Beyond providing a timeline of events, this project offers structured ways to engage with the timeline. The website offers a three-pronged curriculum with meaningful activities that guide how one might interact with the information, as well as prompts to guide reflection. A segment on “Mapping Context And Conditions” asks readers to engage with the roles of place, themselves as individuals, their communities, and the institutions around them during the COVID-19 pandemic. “Transforming and Holding Trauma” calls on participants to first consider how their own bodies respond to trauma and triggers. It then moves from reflections on their own “Window of Tolerance” toward Kai Cheng Thom’s notion of “The Window of Transformation,” where users can dream and envision how they wish the future to be. The last segment, “Working with Systems and Communities,” guides participants through thinking about the timeline relative to increasingly complex relations: first how the events contained in it affect themselves and their kin, to how they might think of the events in relation to accountabilities to land, work, and the body and spirit. While the three segments are independent of one another, they articulate well together, speaking to each other without significant overlap.

This project grows out of an on-going collaboration between co-creators Cara Page, Susan Raffo, and Anjali Taneja. A reflexive blog available on the website gives insight into who the project team are as people, with biographic snippets and brief forays into issues at the core of the team’s larger project to document the history of the medical-industrial complex.
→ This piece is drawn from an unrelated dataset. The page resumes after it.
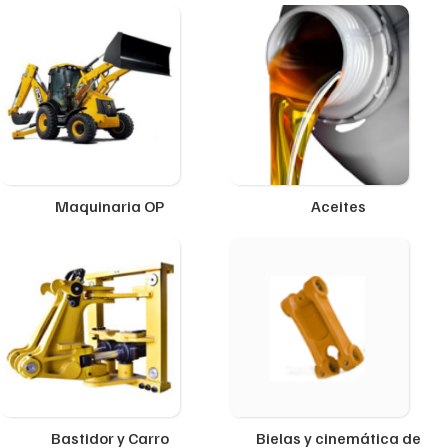
Maquinaria OP
Aceites
Bastidor y Carro
Bielas y cinemática de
The blog, like the rest of the website, showcases the team’s ongoing interests in and commitments to anti-racist work that is transformative. True to the tagline that opens the website, “Remembering histories, transforming futures,” stories, blogs, and activities focus on moving individuals from one level of consciousness and self-capacity to another. 

Overall, this website is an engaging platform for knowing about, thinking through, and living in the wake of COVID-19, but also in the wake of all the catastrophes that have made COVID-19-as-pandemic possible. Despite an intended audience of healthcare workers and health-related organizers, this project is well-suited for a variety of post-secondary humanities and social sciences courses that focus on the relationship between medicine and race. 

At its core, this is a project committed not simply to revelation but to transformation. As the project “Curriculum” suggests, it seeks to go beyond bearing witness to history and catastrophe, instead seeking to heal through difficult processes of reflection, acceptance, and dreaming of something different: “different answers; ones that keep expanding and lifting up our connections and repair while decreasing the number of stories of violence and disregard that need repeating.”